Her father passed a bony hand slowly across his unshaven chin. “That’s right, honey. If you done him a meanness, you had ought to say so.”
“She has said so very handsomely, Mr. Lee,” spoke up Morse.
“I’ve been warning him, dad, that he ought to be more careful how he rides around alone, with the cattlemen feeling the way they do.”
“It’s a fact they feel right hot under the collar. You’re ce’tainly a temptation to them, Mr. Morse,” the girl’s father agreed.
The mine owner shifted the subject of conversation. He was not a man of many impulses, but he yielded to one now.
“Can’t we straighten out this trouble between us, Mr. Lee? You think I’ve done you an injury. Perhaps I have.

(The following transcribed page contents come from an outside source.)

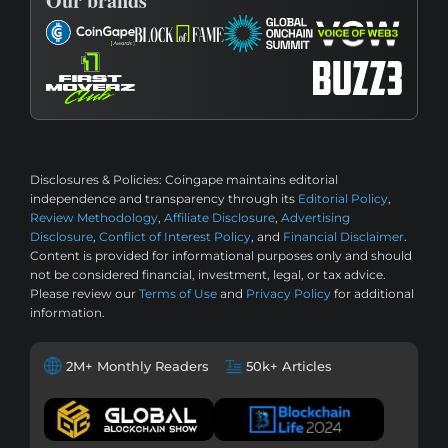
Our brands
Disclosures & Policies:
Coingape maintains editorial
independence and transparency through its
Editorial Policy
,
Review Methodology
,
Affiliate Disclosure
,
Advertising
Disclosure
,
Conflict of Interest Policy
, and
Financial Disclaimer
.
Content is provided for informational purposes only and should
not be considered financial, investment, legal, or tax advice.
Please review our
Terms of Use
and
Privacy Policy
for additional
information.
2M+ Monthly Readers
50k+ Articles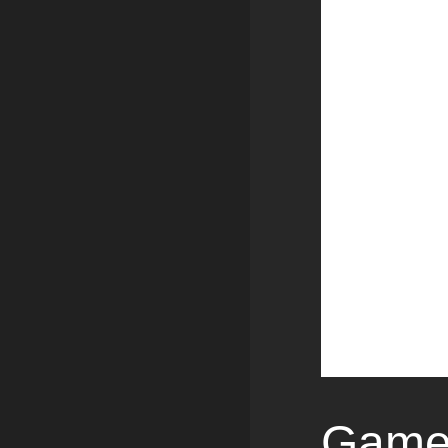
Games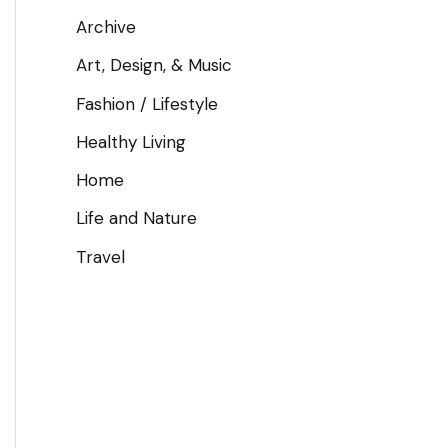
Archive
Art, Design, & Music
Fashion / Lifestyle
Healthy Living
Home
Life and Nature
Travel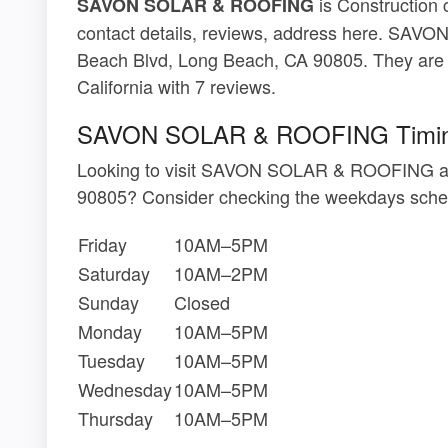
is Construction 
SAVON SOLAR & ROOFING
contact details, reviews, address here. SA
Beach Blvd, Long Beach, CA 90805. They are 
California with 7 reviews.
SAVON SOLAR & ROOFING Timi
Looking to visit SAVON SOLAR & ROOFING at
90805? Consider checking the weekdays sched
Friday
10AM–5PM
Saturday
10AM–2PM
Sunday
Closed
Monday
10AM–5PM
Tuesday
10AM–5PM
Wednesday
10AM–5PM
Thursday
10AM–5PM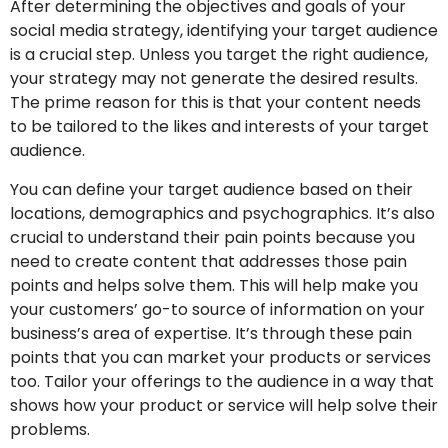
After determining the objectives and goals of your
social media strategy, identifying your target audience
is a crucial step. Unless you target the right audience,
your strategy may not generate the desired results.
The prime reason for this is that your content needs
to be tailored to the likes and interests of your target
audience.
You can define your target audience based on their
locations, demographics and psychographics. It’s also
crucial to understand their pain points because you
need to create content that addresses those pain
points and helps solve them. This will help make you
your customers’ go-to source of information on your
business’s area of expertise. It’s through these pain
points that you can market your products or services
too. Tailor your offerings to the audience in a way that
shows how your product or service will help solve their
problems.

If we both mean what’s right, we can get together and fix it up in a few minutes.”
The old Southerner stiffened and met him with an eye of jade. “I ain’t asking any favors of you, Mr. Morse. We’ll settle this matter some day, and settle it right. But you can’t buy me off. I’ll not take a bean from you.”
The miner’s eyes hardened. “I’m not trying to buy you off. I made a fair offer of peace. Since you have rejected it, there is nothing more to be 116 said.” With that he bowed stiffly and walked away, leading his horse.
Lee’s gaze followed him and slowly the eyes under the beetled brows softened.
“Mebbe I done wrong, honey. Mebbe I’d ought to have given in. I’m too proud to compromise when he’s got me beat. That’s what’s ailin’ with me. But I reckon I’d better have knuckled under.”